Mark, I didn't make that claim. These are real procedural questions that I think are important to ask. I agree that the senate can decide whether it has the authority to conduct a trial, but I don't see a problem with pondering whether the decision they make is the correct one. Government should be questioned.
"I'm offended as an American by the idea anyone would suggest letting the man responsible for this rampage go unpunished."
I didn't suggest that. I questioned whether impeachment was the appropriate punishment as opposed to charging him with a crime.
I see that the senate has just acquitted Trump, so now the discussion will inevitably turn to whether that was the right thing to do.

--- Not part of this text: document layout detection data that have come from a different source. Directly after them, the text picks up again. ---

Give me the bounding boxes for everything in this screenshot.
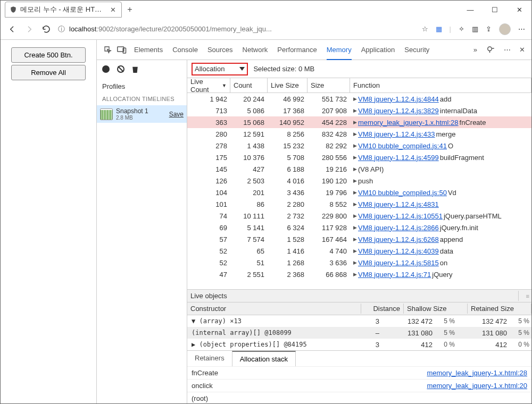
- minimize-button[interactable]: —: [458, 2, 483, 18]
- table-row[interactable]: 1 94220 24446 992551 732▶ VM8 jquery-1.1…: [187, 93, 531, 105]
- table-row[interactable]: 17510 3765 708280 556▶ VM8 jquery-1.12.4…: [187, 152, 531, 163]
- browser-menu-icon[interactable]: ⋯: [518, 25, 525, 33]
- window-titlebar: 메모리 누수 - 새로운 HTML 요소 ✕ + — ☐ ✕: [1, 1, 531, 19]
- allocation-select[interactable]: Allocation: [192, 63, 248, 75]
- live-object-row[interactable]: ▼ (array) ×133132 4725 %132 4725 %: [187, 315, 531, 327]
- selected-size-label: Selected size: 0 MB: [253, 65, 314, 73]
- devtools-menu-icon[interactable]: ⋯: [504, 46, 511, 54]
- col-constructor[interactable]: Constructor: [187, 304, 361, 314]
- allocation-table-body: 1 94220 24446 992551 732▶ VM8 jquery-1.1…: [187, 93, 531, 289]
- col-live-size[interactable]: Live Size: [268, 78, 307, 92]
- table-row[interactable]: 36315 068140 952454 228▶ memory_leak_jqu…: [187, 116, 531, 128]
- devtools-toolbar: ElementsConsoleSourcesNetworkPerformance…: [97, 40, 531, 60]
- snapshot-item[interactable]: Snapshot 1 2.8 MB Save: [97, 105, 187, 123]
- table-row[interactable]: 101862 2808 552▶ VM8 jquery-1.12.4.js:48…: [187, 198, 531, 210]
- page-content: Create 500 Btn. Remove All: [1, 40, 96, 404]
- favorite-icon[interactable]: ☆: [422, 25, 428, 33]
- browser-tab[interactable]: 메모리 누수 - 새로운 HTML 요소 ✕: [5, 2, 122, 18]
- table-row[interactable]: 52511 2683 636▶ VM8 jquery-1.12.4.js:581…: [187, 257, 531, 268]
- live-object-row[interactable]: ▶ (object properties)[] @8419534120 %412…: [187, 339, 531, 350]
- delete-icon[interactable]: [132, 65, 138, 73]
- clear-icon[interactable]: [117, 65, 124, 73]
- table-row[interactable]: 7410 1112 732229 800▶ VM8 jquery-1.12.4.…: [187, 210, 531, 222]
- stack-row[interactable]: onclickmemory_leak_jquery-1.x.html:20: [187, 379, 531, 392]
- svg-point-2: [488, 47, 492, 51]
- maximize-button[interactable]: ☐: [483, 2, 507, 18]
- snapshot-name: Snapshot 1: [116, 107, 148, 115]
- new-tab-button[interactable]: +: [122, 5, 138, 14]
- live-objects-menu-icon[interactable]: ≡: [519, 290, 531, 302]
- back-button[interactable]: [7, 24, 18, 35]
- devtools-close-icon[interactable]: ✕: [519, 46, 525, 54]
- devtools-tab-memory[interactable]: Memory: [327, 40, 352, 60]
- allocation-table-header: Live Count▼ Count Live Size Size Functio…: [187, 78, 531, 93]
- table-row[interactable]: 7135 08617 368207 908▶ VM8 jquery-1.12.4…: [187, 105, 531, 116]
- profiles-heading: Profiles: [97, 78, 187, 95]
- table-row[interactable]: 695 1416 324117 928▶ VM8 jquery-1.12.4.j…: [187, 222, 531, 233]
- snapshot-icon: [100, 108, 113, 120]
- record-icon[interactable]: [102, 65, 110, 73]
- live-object-row[interactable]: (internal array)[] @108099–131 0805 %131…: [187, 327, 531, 339]
- devtools-more-tabs[interactable]: »: [473, 46, 477, 54]
- col-function[interactable]: Function: [350, 78, 531, 92]
- stack-row[interactable]: (root): [187, 392, 531, 404]
- devtools-panel: ElementsConsoleSourcesNetworkPerformance…: [96, 40, 531, 404]
- profiles-sidebar: Profiles ALLOCATION TIMELINES Snapshot 1…: [97, 60, 187, 404]
- forward-button: [24, 24, 35, 35]
- vsep: |: [450, 25, 451, 33]
- translate-icon[interactable]: ▦: [436, 25, 442, 33]
- url-display[interactable]: ⓘ localhost:9002/storage/lecture/2020050…: [58, 24, 415, 34]
- share-icon[interactable]: ⇪: [486, 25, 492, 33]
- profiles-subhead: ALLOCATION TIMELINES: [97, 95, 187, 105]
- close-tab-icon[interactable]: ✕: [110, 6, 116, 14]
- devtools-tab-network[interactable]: Network: [243, 40, 268, 60]
- create-500-button[interactable]: Create 500 Btn.: [11, 47, 86, 63]
- table-row[interactable]: 1042013 43619 796▶ VM10 bubble_compiled.…: [187, 187, 531, 198]
- inspect-icon[interactable]: [101, 43, 115, 57]
- snapshot-save-link[interactable]: Save: [169, 111, 184, 118]
- devtools-tab-performance[interactable]: Performance: [277, 40, 317, 60]
- allocation-stack-tab[interactable]: Allocation stack: [232, 351, 296, 366]
- remove-all-button[interactable]: Remove All: [11, 65, 86, 80]
- devtools-tab-application[interactable]: Application: [361, 40, 395, 60]
- devtools-tab-elements[interactable]: Elements: [134, 40, 163, 60]
- favorites-bar-icon[interactable]: ✧: [459, 25, 464, 33]
- devtools-tab-sources[interactable]: Sources: [207, 40, 233, 60]
- devtools-tab-console[interactable]: Console: [172, 40, 198, 60]
- live-objects-title: Live objects: [187, 291, 519, 301]
- close-window-button[interactable]: ✕: [507, 2, 531, 18]
- retainers-tab[interactable]: Retainers: [187, 351, 232, 366]
- devtools-settings-icon[interactable]: [486, 45, 495, 55]
- table-row[interactable]: 28012 5918 256832 428▶ VM8 jquery-1.12.4…: [187, 128, 531, 140]
- table-row[interactable]: 52651 4164 740▶ VM8 jquery-1.12.4.js:403…: [187, 245, 531, 257]
- col-live-count[interactable]: Live Count▼: [187, 78, 230, 92]
- chevron-down-icon: [239, 67, 245, 71]
- col-count[interactable]: Count: [230, 78, 268, 92]
- devtools-tab-security[interactable]: Security: [404, 40, 429, 60]
- device-icon[interactable]: [115, 43, 129, 57]
- table-row[interactable]: 1262 5034 016190 120▶ push: [187, 175, 531, 187]
- address-bar: ⓘ localhost:9002/storage/lecture/2020050…: [1, 19, 531, 40]
- col-retained[interactable]: Retained Size: [468, 304, 531, 314]
- table-row[interactable]: 2781 43815 23282 292▶ VM10 bubble_compil…: [187, 140, 531, 152]
- snapshot-size: 2.8 MB: [116, 115, 148, 121]
- col-distance[interactable]: Distance: [361, 304, 404, 314]
- stack-row[interactable]: fnCreatememory_leak_jquery-1.x.html:28: [187, 366, 531, 379]
- col-size[interactable]: Size: [307, 78, 350, 92]
- table-row[interactable]: 577 5741 528167 464▶ VM8 jquery-1.12.4.j…: [187, 233, 531, 245]
- reload-button[interactable]: [41, 24, 52, 35]
- profile-avatar[interactable]: [499, 23, 511, 35]
- table-row[interactable]: 472 5512 36866 868▶ VM8 jquery-1.12.4.js…: [187, 268, 531, 280]
- collections-icon[interactable]: ▥: [472, 25, 478, 33]
- site-info-icon[interactable]: ⓘ: [58, 24, 65, 34]
- tab-title: 메모리 누수 - 새로운 HTML 요소: [20, 5, 107, 14]
- col-shallow[interactable]: Shallow Size: [404, 304, 468, 314]
- table-row[interactable]: 1454276 18819 216▶ (V8 API): [187, 163, 531, 175]
- shield-icon: [10, 6, 17, 13]
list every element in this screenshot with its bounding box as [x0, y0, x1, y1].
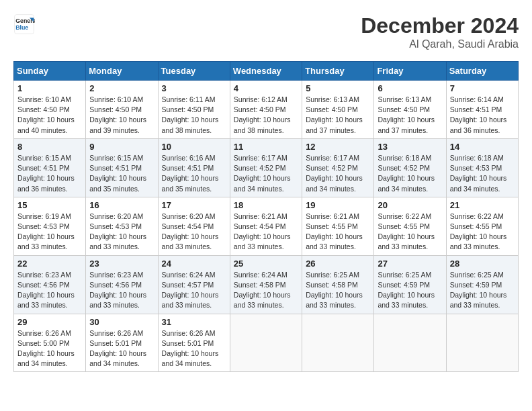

Personally, I'm undecided. I recorded all of the hearings, but haven't had a chance to see them yet. I was able to catch a little bit of the opening statements from both sides at work, and based on those here are my initial impressions:
In order to convict Trump for inciting a resurrection I would want to see evidence that directly linked Trump's actions or words to the violence that occurred. Dems may have done that (I plan to watch the hearings this weekend to see for myself), but I think it was an uphill battle for them, because in the Jan 6 speech, Trump expressly stated that people should protest "peacefully" and I think there is some evidence that the riot was pre planned. For example, I saw video of people using ropes and grappling hooks to scale one of the walls at the capital. So I'd go into this leaning towards acquittal.
Since we've concluded that a president can be impeached for gross malfeasance, I'm surprised that this was the only article of impeachment presented by the trial managers.
Trump undermined confidence in the election by repeating false statements about election fraud long after those statements were proven false. Furthermore, there are recorded phone calls to state election officials in some of the swing states where he tried to upend the results of the election, and in one case asked the secretary of state to "find votes."
I think there should have been an article of impeachment related to those acts, and if there had been, I would have been inclined to vote in favor of convicting him.